__TASK TO COMPLETE__. Copy the listing below in full and skip every picture.

══ SUPPLIED RECORDS ══

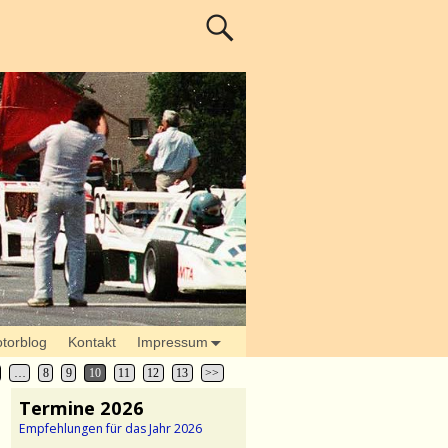
torblog
Kontakt
Impressum
…
8
9
10
11
12
13
>>
Termine 2026
Empfehlungen für das Jahr 2026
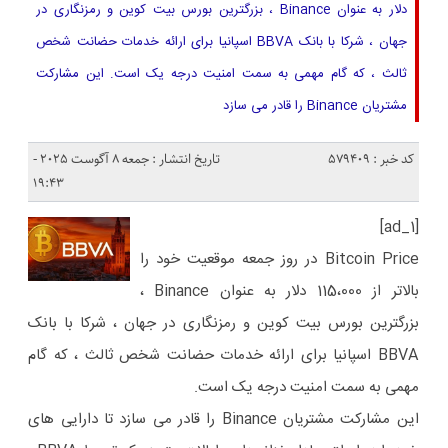
دلار به عنوان Binance ، بزرگترین بورس بیت کوین و رمزنگاری در
جهان ، شرکا با بانک BBVA اسپانیا برای ارائه خدمات حضانت شخص
ثالث ، که گام مهمی به سمت امنیت درجه یک است. این مشارکت
مشتریان Binance را قادر می سازد
کد خبر : 579409
تاریخ انتشار : جمعه 8 آگوست 2025 -
19:43
[ad_1]
Bitcoin Price در روز جمعه موقعیت خود را
بالاتر از 115،000 دلار به عنوان Binance ،
بزرگترین بورس بیت کوین و رمزنگاری در جهان ، شرکا با بانک
BBVA اسپانیا برای ارائه خدمات حضانت شخص ثالث ، که گام
مهمی به سمت امنیت درجه یک است.
این مشارکت مشتریان Binance را قادر می سازد تا دارایی های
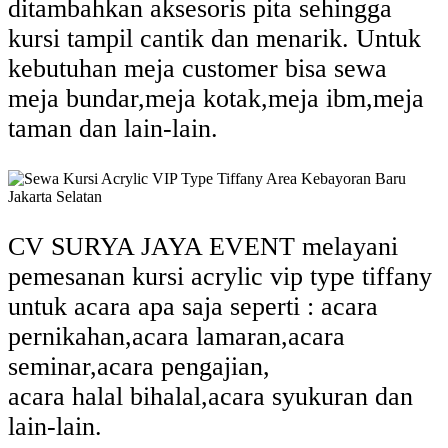
ditambahkan aksesoris pita sehingga
kursi tampil cantik dan menarik. Untuk
kebutuhan meja customer bisa sewa
meja bundar,meja kotak,meja ibm,meja
taman dan lain-lain.
CV SURYA JAYA EVENT melayani
pemesanan kursi acrylic vip type tiffany
untuk acara apa saja seperti : acara
pernikahan,acara lamaran,acara
seminar,acara pengajian,
acara halal bihalal,acara syukuran dan
lain-lain.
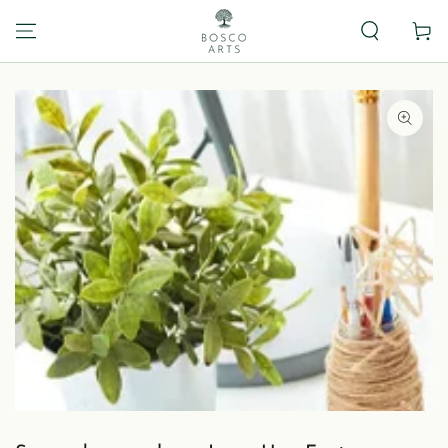
Carrito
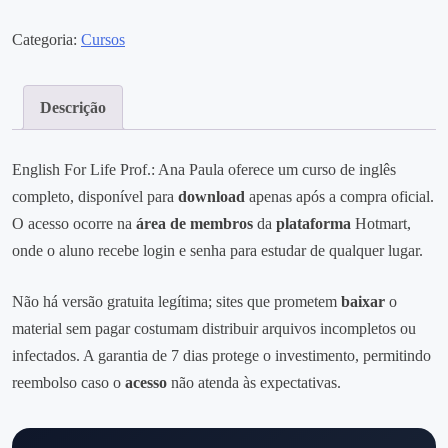
Categoria:
Cursos
Descrição
English For Life Prof.: Ana Paula oferece um curso de inglês
completo, disponível para
download
apenas após a compra oficial.
O acesso ocorre na
área de membros
da
plataforma
Hotmart,
onde o aluno recebe login e senha para estudar de qualquer lugar.
Não há versão gratuita legítima; sites que prometem
baixar
o
material sem pagar costumam distribuir arquivos incompletos ou
infectados. A garantia de 7 dias protege o investimento, permitindo
reembolso caso o
acesso
não atenda às expectativas.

═══

__TASK RESULT__.
torblog
Kontakt
Impressum
…
8
9
10
11
12
13
>>
Termine 2026
Empfehlungen für das Jahr 2026
دلار به عنوان Binance ، بزرگترین بورس بیت کوین و رمزنگاری در
جهان ، شرکا با بانک BBVA اسپانیا برای ارائه خدمات حضانت شخص
ثالث ، که گام مهمی به سمت امنیت درجه یک است. این مشارکت
مشتریان Binance را قادر می سازد
کد خبر : 579409
تاریخ انتشار : جمعه 8 آگوست 2025 -
19:43
[ad_1]
Bitcoin Price در روز جمعه موقعیت خود را
بالاتر از 115،000 دلار به عنوان Binance ،
بزرگترین بورس بیت کوین و رمزنگاری در جهان ، شرکا با بانک
BBVA اسپانیا برای ارائه خدمات حضانت شخص ثالث ، که گام
مهمی به سمت امنیت درجه یک است.
این مشارکت مشتریان Binance را قادر می سازد تا دارایی های
ditambahkan aksesoris pita sehingga
kursi tampil cantik dan menarik. Untuk
kebutuhan meja customer bisa sewa
meja bundar,meja kotak,meja ibm,meja
taman dan lain-lain.
CV SURYA JAYA EVENT melayani
pemesanan kursi acrylic vip type tiffany
untuk acara apa saja seperti : acara
pernikahan,acara lamaran,acara
seminar,acara pengajian,
acara halal bihalal,acara syukuran dan
lain-lain.
Carrito
Categoria:
Cursos
Descrição
English For Life Prof.: Ana Paula oferece um curso de inglês
completo, disponível para
download
apenas após a compra oficial.
O acesso ocorre na
área de membros
da
plataforma
Hotmart,
onde o aluno recebe login e senha para estudar de qualquer lugar.
Não há versão gratuita legítima; sites que prometem
baixar
o
material sem pagar costumam distribuir arquivos incompletos ou
infectados. A garantia de 7 dias protege o investimento, permitindo
reembolso caso o
acesso
não atenda às expectativas.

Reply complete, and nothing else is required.